A complete analysis can be executed by the function *dPCP()*.
```{r, results = "hide", eval = FALSE}
library(dPCP)
#Find path of sample table and location of reference and input files
sampleTable <- system.file("extdata", "Template_sampleTable.csv",
package = "dPCP")
fileLoc <- system.file("extdata",package = "dPCP")
#Lunch dPCP analysis
results <- dPCP(sampleTable, system = "bio-rad", file.location = fileLoc,
, eps = 200, minPts = 50, save.template = FALSE, rain = TRUE)
```
Alternatively, a step by step analysis can be carried out following the
abovementioned pipeline:
```{r, results = "hide", eval = FALSE}
library(dPCP)
#Find path of sample table and location of reference and input files
sampleTable <- system.file("extdata", "Template_sampleTable.csv",
package = "dPCP")
fileLoc <- system.file("extdata",package = "dPCP")
#Read sample table file
sample.table <- read_sampleTable(sampleTable, system = "bio-rad",
file.location = fileLoc)
#Read reference files
ref <- read_reference(sample.table, system = "bio-rad",
file.location = fileLoc)
#Read samples files
samp <- read_sample(sample.table, system = "bio-rad", file.location = fileLoc)
#Reference DBSCAN clustering
dbref <- reference_dbscan(ref, sample.table, save.template = FALSE)
#Predict position of clusters centroid from reference DBSCAN results
cent <- centers_data(samp, sample.table,dbref)
#Fuzzy c-means clustering
cmclus <- cmeans_clus(cent)
#Rain classification.
rainclus <- rain_reclus(cmclus)
#Quantification
quantcm <- target_quant(cmclus, sample.table)
quant <- target_quant(rainclus, sample.table)
#Replicates pooling
rep.quant <- replicates_quant(quant, sample.table)
```
dPCP is available also as web app accessible through a web browser at dpcp.lns.lu
## Quality control
Quality controls were developed for the fundamental steps of dPCP analysis.
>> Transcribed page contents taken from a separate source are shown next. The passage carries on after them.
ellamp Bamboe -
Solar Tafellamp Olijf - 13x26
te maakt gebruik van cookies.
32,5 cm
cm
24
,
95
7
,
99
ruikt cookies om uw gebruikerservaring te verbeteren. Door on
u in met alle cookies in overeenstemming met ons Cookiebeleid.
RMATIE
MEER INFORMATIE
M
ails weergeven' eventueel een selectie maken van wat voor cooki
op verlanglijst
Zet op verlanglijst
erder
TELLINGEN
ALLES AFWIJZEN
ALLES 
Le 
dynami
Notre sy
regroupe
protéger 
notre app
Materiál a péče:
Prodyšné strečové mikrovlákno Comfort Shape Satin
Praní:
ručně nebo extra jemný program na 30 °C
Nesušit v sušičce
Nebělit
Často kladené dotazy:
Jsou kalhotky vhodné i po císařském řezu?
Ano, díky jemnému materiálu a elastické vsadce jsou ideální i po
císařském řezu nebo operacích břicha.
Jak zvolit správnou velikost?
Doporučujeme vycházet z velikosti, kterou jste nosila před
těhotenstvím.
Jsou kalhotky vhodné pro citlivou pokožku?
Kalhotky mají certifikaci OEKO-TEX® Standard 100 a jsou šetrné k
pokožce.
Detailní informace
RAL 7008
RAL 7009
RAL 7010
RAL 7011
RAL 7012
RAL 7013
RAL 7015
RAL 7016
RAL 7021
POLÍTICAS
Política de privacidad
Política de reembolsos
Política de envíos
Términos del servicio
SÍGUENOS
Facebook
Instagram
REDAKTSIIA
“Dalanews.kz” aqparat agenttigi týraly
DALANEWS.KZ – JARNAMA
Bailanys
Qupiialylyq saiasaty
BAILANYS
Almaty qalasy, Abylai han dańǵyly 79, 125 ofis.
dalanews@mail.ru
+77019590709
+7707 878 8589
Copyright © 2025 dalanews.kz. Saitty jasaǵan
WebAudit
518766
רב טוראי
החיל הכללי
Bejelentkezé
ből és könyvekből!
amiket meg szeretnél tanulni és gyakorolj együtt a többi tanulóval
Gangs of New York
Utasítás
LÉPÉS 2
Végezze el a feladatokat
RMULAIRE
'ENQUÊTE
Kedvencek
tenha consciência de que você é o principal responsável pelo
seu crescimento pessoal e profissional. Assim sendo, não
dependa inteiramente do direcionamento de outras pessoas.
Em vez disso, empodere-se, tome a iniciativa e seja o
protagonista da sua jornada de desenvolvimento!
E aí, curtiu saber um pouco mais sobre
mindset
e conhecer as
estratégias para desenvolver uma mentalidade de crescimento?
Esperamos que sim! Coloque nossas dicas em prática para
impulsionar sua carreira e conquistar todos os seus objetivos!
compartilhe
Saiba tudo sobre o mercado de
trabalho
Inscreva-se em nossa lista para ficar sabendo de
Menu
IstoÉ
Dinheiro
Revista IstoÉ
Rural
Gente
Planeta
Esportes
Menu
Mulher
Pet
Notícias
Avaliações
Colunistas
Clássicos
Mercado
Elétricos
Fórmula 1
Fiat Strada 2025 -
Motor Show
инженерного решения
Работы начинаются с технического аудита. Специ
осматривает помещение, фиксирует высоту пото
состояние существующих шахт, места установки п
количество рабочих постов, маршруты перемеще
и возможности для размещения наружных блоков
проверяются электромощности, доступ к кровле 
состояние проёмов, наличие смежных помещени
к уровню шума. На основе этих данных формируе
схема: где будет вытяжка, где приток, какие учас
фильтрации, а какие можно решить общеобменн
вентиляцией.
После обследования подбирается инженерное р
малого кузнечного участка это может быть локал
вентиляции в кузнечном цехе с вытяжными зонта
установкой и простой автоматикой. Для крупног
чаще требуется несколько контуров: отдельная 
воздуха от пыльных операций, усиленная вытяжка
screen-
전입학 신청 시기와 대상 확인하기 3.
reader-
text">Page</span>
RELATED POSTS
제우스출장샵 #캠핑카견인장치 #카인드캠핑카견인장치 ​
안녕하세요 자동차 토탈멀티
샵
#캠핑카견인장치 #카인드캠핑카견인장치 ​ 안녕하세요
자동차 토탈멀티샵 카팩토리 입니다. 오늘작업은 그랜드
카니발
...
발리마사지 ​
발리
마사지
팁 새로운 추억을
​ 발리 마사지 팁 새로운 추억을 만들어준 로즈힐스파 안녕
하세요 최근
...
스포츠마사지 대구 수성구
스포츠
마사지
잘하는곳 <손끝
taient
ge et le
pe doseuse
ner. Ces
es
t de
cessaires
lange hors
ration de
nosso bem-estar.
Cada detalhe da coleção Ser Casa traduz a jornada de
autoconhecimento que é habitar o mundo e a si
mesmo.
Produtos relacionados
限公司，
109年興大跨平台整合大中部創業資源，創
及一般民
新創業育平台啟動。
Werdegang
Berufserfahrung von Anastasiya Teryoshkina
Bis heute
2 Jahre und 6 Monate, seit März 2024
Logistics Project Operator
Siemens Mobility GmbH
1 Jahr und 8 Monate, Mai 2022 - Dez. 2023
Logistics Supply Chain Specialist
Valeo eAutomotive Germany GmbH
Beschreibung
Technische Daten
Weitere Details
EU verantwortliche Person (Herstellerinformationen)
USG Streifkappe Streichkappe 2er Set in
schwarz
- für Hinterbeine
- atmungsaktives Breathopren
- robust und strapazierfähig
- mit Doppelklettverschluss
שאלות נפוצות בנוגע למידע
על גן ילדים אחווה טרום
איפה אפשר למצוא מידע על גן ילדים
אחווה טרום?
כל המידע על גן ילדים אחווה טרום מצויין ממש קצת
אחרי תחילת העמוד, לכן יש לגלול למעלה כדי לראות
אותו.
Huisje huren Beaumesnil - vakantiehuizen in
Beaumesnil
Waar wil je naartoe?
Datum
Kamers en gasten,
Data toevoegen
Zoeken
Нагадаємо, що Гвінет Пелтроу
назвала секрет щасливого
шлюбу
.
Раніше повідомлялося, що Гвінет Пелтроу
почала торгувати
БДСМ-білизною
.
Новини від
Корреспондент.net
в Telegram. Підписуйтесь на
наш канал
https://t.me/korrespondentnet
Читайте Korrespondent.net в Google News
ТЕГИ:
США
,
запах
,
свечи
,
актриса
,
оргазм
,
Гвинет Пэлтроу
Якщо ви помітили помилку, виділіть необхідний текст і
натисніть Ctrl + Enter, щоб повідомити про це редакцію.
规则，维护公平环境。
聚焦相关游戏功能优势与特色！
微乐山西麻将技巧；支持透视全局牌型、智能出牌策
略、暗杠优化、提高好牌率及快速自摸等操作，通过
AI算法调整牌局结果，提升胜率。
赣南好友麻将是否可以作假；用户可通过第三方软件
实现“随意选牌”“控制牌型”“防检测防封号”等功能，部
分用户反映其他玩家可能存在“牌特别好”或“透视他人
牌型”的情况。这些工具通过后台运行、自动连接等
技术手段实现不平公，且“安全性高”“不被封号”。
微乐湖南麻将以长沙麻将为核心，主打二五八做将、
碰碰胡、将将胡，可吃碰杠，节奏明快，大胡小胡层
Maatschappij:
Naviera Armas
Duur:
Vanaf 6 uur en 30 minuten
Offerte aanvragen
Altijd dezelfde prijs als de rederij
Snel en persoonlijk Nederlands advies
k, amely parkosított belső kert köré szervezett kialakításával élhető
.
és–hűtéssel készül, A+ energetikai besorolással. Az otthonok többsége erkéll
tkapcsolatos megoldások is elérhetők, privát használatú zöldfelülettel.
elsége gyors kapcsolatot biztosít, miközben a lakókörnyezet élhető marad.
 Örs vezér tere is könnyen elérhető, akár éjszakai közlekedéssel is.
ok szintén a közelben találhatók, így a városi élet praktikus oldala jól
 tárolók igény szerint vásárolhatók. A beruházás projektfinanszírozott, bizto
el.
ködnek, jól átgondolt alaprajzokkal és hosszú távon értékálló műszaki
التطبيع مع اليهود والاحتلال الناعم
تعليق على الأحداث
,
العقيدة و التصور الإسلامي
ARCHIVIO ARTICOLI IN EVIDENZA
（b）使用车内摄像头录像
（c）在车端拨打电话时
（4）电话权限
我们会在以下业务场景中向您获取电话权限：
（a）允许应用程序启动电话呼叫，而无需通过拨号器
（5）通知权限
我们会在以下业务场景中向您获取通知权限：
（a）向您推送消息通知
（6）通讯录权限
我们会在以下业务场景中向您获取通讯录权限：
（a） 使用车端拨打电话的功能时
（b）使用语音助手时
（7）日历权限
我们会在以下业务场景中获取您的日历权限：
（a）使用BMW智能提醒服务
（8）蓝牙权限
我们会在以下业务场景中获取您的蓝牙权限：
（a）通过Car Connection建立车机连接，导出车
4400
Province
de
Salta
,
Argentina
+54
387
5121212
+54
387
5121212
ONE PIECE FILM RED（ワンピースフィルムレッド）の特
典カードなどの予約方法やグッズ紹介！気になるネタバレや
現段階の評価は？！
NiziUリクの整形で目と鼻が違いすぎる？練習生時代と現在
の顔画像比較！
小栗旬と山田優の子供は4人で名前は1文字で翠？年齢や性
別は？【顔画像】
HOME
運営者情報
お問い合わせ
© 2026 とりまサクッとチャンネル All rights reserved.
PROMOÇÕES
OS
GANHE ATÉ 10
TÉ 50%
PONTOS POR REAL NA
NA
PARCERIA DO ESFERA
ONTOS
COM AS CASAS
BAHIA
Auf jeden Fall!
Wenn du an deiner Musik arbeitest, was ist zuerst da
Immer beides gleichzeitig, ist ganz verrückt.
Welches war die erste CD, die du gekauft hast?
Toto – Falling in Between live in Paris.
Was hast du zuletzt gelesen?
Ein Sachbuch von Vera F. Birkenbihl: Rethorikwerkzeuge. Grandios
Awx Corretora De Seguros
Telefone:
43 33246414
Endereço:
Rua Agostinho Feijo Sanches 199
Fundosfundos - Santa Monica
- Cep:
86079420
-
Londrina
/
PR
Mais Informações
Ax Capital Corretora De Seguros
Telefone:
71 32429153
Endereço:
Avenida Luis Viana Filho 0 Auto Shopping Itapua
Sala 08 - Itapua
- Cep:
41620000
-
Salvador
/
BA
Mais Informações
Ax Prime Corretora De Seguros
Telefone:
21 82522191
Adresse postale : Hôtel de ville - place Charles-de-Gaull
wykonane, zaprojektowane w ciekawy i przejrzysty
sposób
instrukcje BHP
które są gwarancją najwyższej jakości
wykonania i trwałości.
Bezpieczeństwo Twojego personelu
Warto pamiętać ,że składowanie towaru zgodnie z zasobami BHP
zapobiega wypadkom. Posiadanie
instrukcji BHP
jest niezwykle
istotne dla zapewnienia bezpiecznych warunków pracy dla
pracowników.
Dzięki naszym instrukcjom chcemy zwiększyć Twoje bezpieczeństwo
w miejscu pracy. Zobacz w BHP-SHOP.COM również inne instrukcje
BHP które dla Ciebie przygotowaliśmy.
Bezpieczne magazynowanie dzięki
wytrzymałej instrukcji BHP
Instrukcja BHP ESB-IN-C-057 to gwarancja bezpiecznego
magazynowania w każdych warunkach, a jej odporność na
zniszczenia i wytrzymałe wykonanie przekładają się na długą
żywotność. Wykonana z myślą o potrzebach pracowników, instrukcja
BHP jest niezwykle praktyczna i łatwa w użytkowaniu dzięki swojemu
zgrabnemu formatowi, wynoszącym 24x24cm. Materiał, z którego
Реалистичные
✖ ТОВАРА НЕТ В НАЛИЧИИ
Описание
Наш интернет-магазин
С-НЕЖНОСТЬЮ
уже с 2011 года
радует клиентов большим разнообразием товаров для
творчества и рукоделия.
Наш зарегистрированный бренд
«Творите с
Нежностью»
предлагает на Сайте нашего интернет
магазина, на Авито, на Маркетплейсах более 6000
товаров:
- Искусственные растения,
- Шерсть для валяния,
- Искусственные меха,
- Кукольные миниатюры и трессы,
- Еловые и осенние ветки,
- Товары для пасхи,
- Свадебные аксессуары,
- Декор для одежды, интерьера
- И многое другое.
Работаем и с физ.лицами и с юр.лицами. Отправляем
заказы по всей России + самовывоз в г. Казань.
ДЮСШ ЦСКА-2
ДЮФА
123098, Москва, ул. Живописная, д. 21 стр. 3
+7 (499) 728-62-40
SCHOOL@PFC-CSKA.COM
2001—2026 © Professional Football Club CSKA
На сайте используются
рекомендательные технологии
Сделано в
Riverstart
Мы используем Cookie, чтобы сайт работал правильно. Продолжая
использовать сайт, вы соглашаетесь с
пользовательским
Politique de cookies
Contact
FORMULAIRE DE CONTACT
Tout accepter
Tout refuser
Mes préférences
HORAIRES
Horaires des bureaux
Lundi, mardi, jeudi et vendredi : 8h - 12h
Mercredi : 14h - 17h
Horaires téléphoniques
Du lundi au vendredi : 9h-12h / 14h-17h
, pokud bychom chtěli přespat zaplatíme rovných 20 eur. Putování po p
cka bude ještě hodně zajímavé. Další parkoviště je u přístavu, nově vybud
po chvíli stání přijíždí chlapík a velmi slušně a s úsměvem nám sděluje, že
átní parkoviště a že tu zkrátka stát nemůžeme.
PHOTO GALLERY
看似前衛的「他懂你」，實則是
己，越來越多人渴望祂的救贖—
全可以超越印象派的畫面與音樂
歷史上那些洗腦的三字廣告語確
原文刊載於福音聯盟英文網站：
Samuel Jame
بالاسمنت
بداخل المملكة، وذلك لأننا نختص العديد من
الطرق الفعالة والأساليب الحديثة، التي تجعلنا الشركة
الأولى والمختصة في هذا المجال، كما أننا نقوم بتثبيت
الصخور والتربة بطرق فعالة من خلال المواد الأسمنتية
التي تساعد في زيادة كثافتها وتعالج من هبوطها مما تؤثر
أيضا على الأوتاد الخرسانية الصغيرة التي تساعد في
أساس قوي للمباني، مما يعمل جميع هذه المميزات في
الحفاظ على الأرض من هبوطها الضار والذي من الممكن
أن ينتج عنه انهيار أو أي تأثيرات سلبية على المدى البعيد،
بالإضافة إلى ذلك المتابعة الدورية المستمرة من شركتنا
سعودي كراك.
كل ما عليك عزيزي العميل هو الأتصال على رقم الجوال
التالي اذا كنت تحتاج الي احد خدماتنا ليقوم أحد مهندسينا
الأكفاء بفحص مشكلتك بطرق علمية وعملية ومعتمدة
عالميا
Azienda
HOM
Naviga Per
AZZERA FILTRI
Along with the clustering algorithm, the function *dbscan_combination()* and the *plot()* S3 method were implemented to have a graphical view of the results and to check the quality of the following processes:
1. Choice of DBSCAN input parameters. The identification of empty partitions and single-target clusters in the reference is the first step of dPCP analysis and relies on the DBSCAN algorithm.
The performance of DBSCAN depends on the input parameters *ε* and *minPts* that are the only two values the user has to adapt for dPCP analysis.
In order to simplify the choice of input values, we developed the function *dbscan_combination()* that carries out a DBSCAN simulation for the combinations of *ε* and *minPts* values chosen by the user. The function generates a pdf file for each reference, showing a scatterplot for each combination.
The ideal combination of input values is chosen according to the following criteria:
* identification of the majority of data elements of empty partitions cluster and all single-target clusters;
* absence of multiple subclusters;
* the identified area has to be centred in the cluster centroid.
An example of *dbscan_combination* output is showed in Figure 1.